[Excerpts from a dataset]
━━━━━━

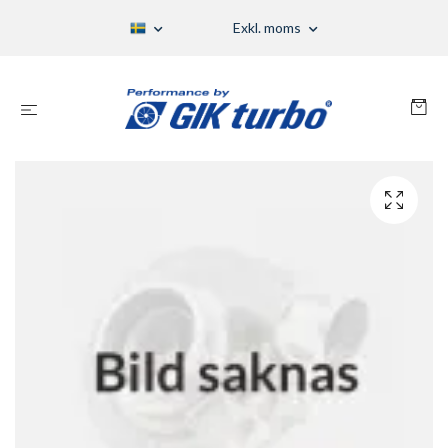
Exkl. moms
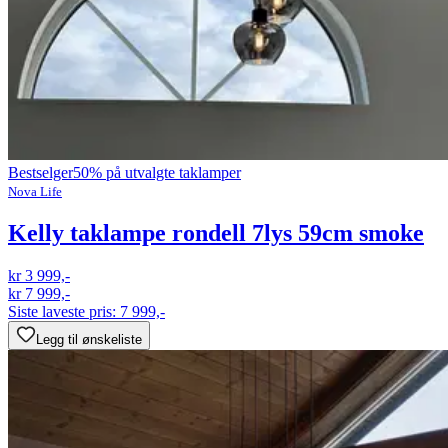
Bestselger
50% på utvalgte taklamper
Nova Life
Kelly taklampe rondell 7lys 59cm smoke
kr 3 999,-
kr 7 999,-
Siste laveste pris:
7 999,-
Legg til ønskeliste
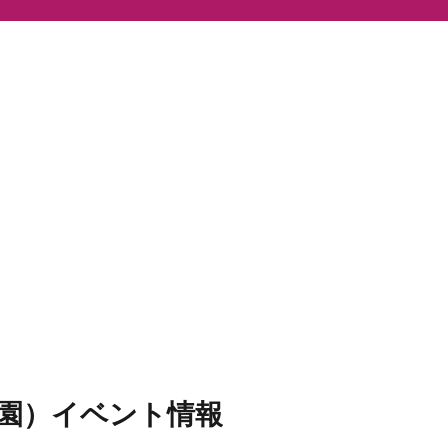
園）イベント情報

━━━━━━

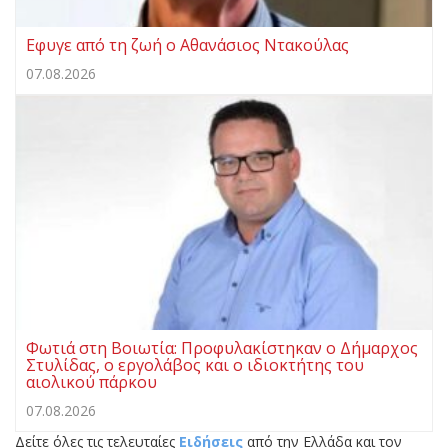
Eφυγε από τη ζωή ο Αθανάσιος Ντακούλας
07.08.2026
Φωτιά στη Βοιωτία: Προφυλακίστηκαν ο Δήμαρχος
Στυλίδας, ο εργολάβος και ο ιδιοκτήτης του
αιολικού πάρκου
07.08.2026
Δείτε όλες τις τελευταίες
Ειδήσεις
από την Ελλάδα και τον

━━━━━━

Reprint exactly the lines above that start at the one with "αιολικού πάρκου" and end at the one with "από την Ελλάδα και τον", keeping both and adding none.

__OUTPUT__:
αιολικού πάρκου
07.08.2026
Δείτε όλες τις τελευταίες
Ειδήσεις
από την Ελλάδα και τον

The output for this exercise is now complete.